TRY IT =
Sort through the data and copy the lines holding the word "pour".
Segment Open
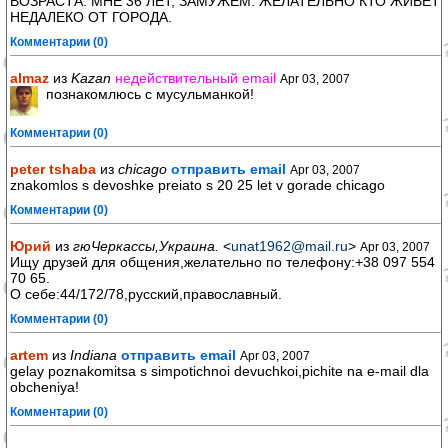
ВОЗРАСТА. МНЕ 36 ЛЕТ, ЗАМУЖЕМ. ЖЕЛАТЕЛЬНО КТО ЖИВЕТ
НЕДАЛЕКО ОТ ГОРОДА.
Комментарии (0)
almaz
из
Kazan
недействительный email
Apr 03, 2007
познакомлюсь с мусульманкой!
Комментарии (0)
peter tshaba
из
chicago
отправить email
Apr 03, 2007
znakomlos s devoshke preiato s 20 25 let v gorade chicago
Комментарии (0)
Юрий
из
гюЧеркассы,Украина.
<
unat1962@mail.ru
>
Apr 03, 2007
Ищу друзей для общения,желательно по телефону:+38 097 554
70 65.
О себе:44/172/78,русский,православный.
Комментарии (0)
artem
из
Indiana
отправить email
Apr 03, 2007
gelay poznakomitsa s simpotichnoi devuchkoi,pichite na e-mail dla
obcheniya!
Комментарии (0)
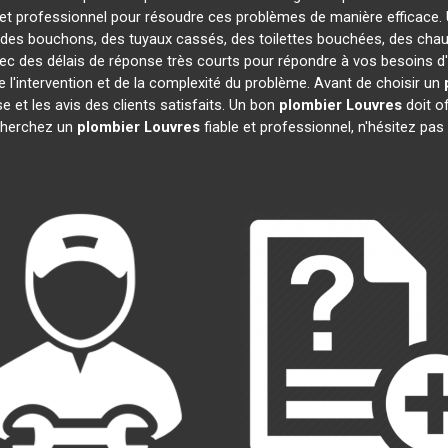
et professionnel pour résoudre ces problèmes de manière efficace.
, des bouchons, des tuyaux cassés, des toilettes bouchées, des chau
vec des délais de réponse très courts pour répondre à vos besoins d'
e l'intervention et de la complexité du problème. Avant de choisir un
ose et les avis des clients satisfaits. Un bon
plombier
Louvres
doit of
echerchez un
plombier
Louvres
fiable et professionnel, n'hésitez pa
Segment Closed
EXERCISE RESPONSE =
et professionnel pour résoudre ces problèmes de manière efficace.
vec des délais de réponse très courts pour répondre à vos besoins d'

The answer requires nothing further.